SOURCE MATERIAL
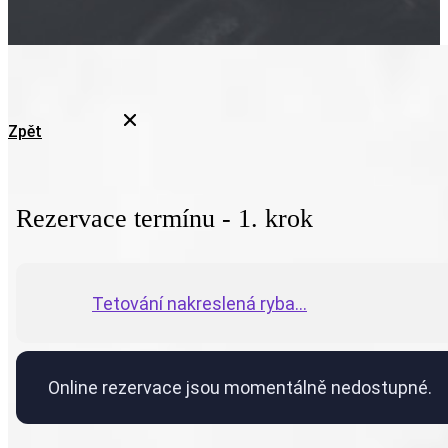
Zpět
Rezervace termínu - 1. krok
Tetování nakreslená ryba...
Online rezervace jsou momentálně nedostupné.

* * *

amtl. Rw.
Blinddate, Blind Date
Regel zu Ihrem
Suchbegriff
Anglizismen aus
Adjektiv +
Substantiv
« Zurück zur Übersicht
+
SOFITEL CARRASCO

REQUIRED WORK
Take the lines above from the one containing "Tetování nakreslená ryba..." down to the one containing "Online rezervace jsou momentálně nedostupné.", and transcribe them exactly, both ends included.

RESULT OF THIS TASK
Tetování nakreslená ryba...
Online rezervace jsou momentálně nedostupné.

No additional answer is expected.